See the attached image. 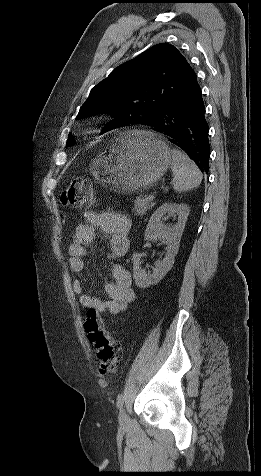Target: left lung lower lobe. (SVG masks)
<instances>
[{
	"label": "left lung lower lobe",
	"mask_w": 261,
	"mask_h": 476,
	"mask_svg": "<svg viewBox=\"0 0 261 476\" xmlns=\"http://www.w3.org/2000/svg\"><path fill=\"white\" fill-rule=\"evenodd\" d=\"M143 125L153 127L183 150L197 166L206 173L209 171V127L205 119V106L196 74L165 111L144 122Z\"/></svg>",
	"instance_id": "0a47b994"
}]
</instances>
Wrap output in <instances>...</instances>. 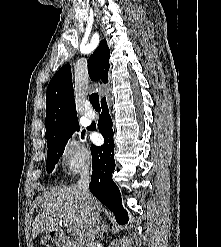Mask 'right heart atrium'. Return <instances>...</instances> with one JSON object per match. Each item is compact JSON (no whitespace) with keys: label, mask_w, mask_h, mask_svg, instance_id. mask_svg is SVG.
<instances>
[{"label":"right heart atrium","mask_w":221,"mask_h":247,"mask_svg":"<svg viewBox=\"0 0 221 247\" xmlns=\"http://www.w3.org/2000/svg\"><path fill=\"white\" fill-rule=\"evenodd\" d=\"M89 161V149L75 134H72L65 141L60 153V163L62 168L67 172L77 173L86 168Z\"/></svg>","instance_id":"obj_1"}]
</instances>
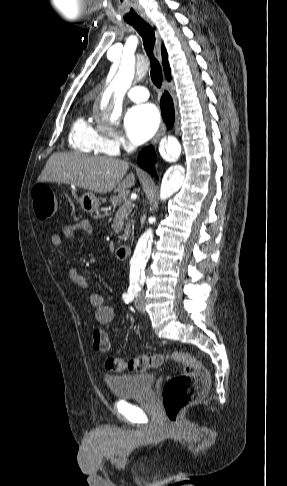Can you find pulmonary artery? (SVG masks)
Masks as SVG:
<instances>
[{
    "label": "pulmonary artery",
    "instance_id": "1",
    "mask_svg": "<svg viewBox=\"0 0 287 486\" xmlns=\"http://www.w3.org/2000/svg\"><path fill=\"white\" fill-rule=\"evenodd\" d=\"M127 97L134 102H142L148 99L149 93L145 87L134 86L127 91Z\"/></svg>",
    "mask_w": 287,
    "mask_h": 486
}]
</instances>
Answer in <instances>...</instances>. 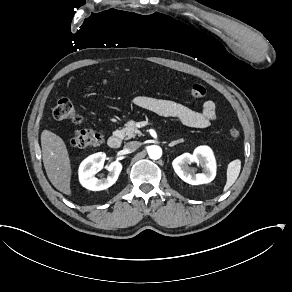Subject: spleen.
<instances>
[{"label": "spleen", "mask_w": 292, "mask_h": 292, "mask_svg": "<svg viewBox=\"0 0 292 292\" xmlns=\"http://www.w3.org/2000/svg\"><path fill=\"white\" fill-rule=\"evenodd\" d=\"M241 171V160L235 159L227 164L226 184L223 192H226L237 180Z\"/></svg>", "instance_id": "3e777b00"}]
</instances>
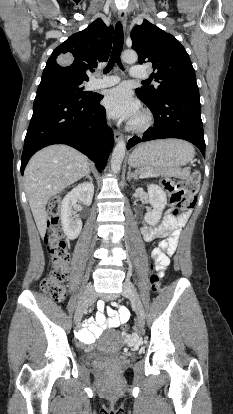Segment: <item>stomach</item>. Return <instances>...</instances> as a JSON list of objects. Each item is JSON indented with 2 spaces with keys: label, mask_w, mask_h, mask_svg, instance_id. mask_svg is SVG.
I'll return each mask as SVG.
<instances>
[{
  "label": "stomach",
  "mask_w": 233,
  "mask_h": 414,
  "mask_svg": "<svg viewBox=\"0 0 233 414\" xmlns=\"http://www.w3.org/2000/svg\"><path fill=\"white\" fill-rule=\"evenodd\" d=\"M194 158V148L189 143L176 140H158L139 145L129 156L132 167L171 171L188 164Z\"/></svg>",
  "instance_id": "obj_1"
}]
</instances>
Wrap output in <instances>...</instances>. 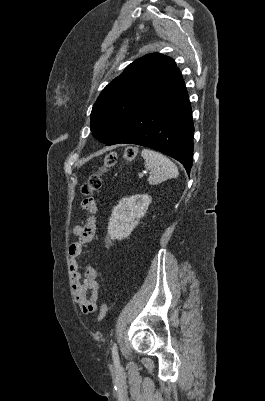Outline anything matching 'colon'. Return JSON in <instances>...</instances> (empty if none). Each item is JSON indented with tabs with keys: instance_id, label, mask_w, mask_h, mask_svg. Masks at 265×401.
<instances>
[{
	"instance_id": "obj_1",
	"label": "colon",
	"mask_w": 265,
	"mask_h": 401,
	"mask_svg": "<svg viewBox=\"0 0 265 401\" xmlns=\"http://www.w3.org/2000/svg\"><path fill=\"white\" fill-rule=\"evenodd\" d=\"M137 148L136 147H126L123 151V157L127 161H131L135 159L137 155ZM117 156L114 153H110L106 155L103 159V164L96 172L92 173L86 182L82 185L81 192L83 195L89 196L92 195L94 192L98 191L103 183V176L104 174L112 169L116 164ZM108 311V304L107 302H103L99 312V321H103Z\"/></svg>"
}]
</instances>
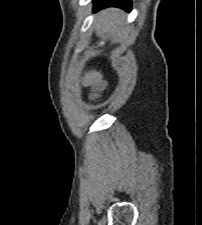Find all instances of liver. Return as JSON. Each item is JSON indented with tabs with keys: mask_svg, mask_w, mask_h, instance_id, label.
Here are the masks:
<instances>
[{
	"mask_svg": "<svg viewBox=\"0 0 202 225\" xmlns=\"http://www.w3.org/2000/svg\"><path fill=\"white\" fill-rule=\"evenodd\" d=\"M99 21L98 33H103L112 37L120 36L124 32V28L121 27L124 21L123 12L116 8H109L101 11L97 17ZM84 82H99L102 80V74L96 70L88 71L84 75Z\"/></svg>",
	"mask_w": 202,
	"mask_h": 225,
	"instance_id": "1",
	"label": "liver"
}]
</instances>
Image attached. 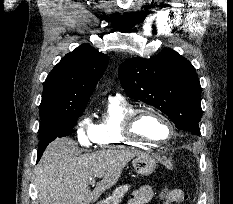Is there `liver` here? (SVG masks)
Segmentation results:
<instances>
[{"instance_id":"liver-1","label":"liver","mask_w":233,"mask_h":204,"mask_svg":"<svg viewBox=\"0 0 233 204\" xmlns=\"http://www.w3.org/2000/svg\"><path fill=\"white\" fill-rule=\"evenodd\" d=\"M76 143L57 138L45 149L35 172L40 204H90L115 185L123 168L141 153L129 149L100 150L76 154ZM102 179L89 189L90 180Z\"/></svg>"}]
</instances>
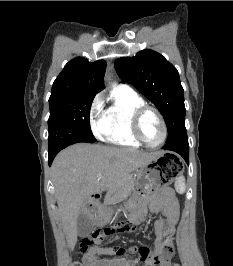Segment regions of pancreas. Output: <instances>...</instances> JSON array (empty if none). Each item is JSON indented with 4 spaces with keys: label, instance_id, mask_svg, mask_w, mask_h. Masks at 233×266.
<instances>
[{
    "label": "pancreas",
    "instance_id": "1",
    "mask_svg": "<svg viewBox=\"0 0 233 266\" xmlns=\"http://www.w3.org/2000/svg\"><path fill=\"white\" fill-rule=\"evenodd\" d=\"M137 185L136 177L133 175L128 176L119 186L111 189L106 197V204H116L125 199L134 190Z\"/></svg>",
    "mask_w": 233,
    "mask_h": 266
}]
</instances>
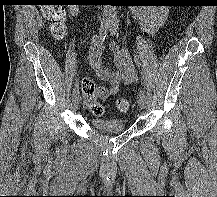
════
- Activity -
Copy exactly what appears from the line holding "Segment regions of" to the end of the material, keeping both end lines. Pictures are not part of the copy.

- Result -
Segment regions of pancreas. Output: <instances>...</instances> JSON array (empty if none). Each item is JSON indented with 4 spaces with keys: label, instance_id, mask_svg, mask_w, mask_h. Masks at 233×266.
<instances>
[{
    "label": "pancreas",
    "instance_id": "1",
    "mask_svg": "<svg viewBox=\"0 0 233 266\" xmlns=\"http://www.w3.org/2000/svg\"><path fill=\"white\" fill-rule=\"evenodd\" d=\"M137 185L136 177L133 175L128 176L119 186L111 189L106 197V204H116L125 199L134 190Z\"/></svg>",
    "mask_w": 233,
    "mask_h": 266
}]
</instances>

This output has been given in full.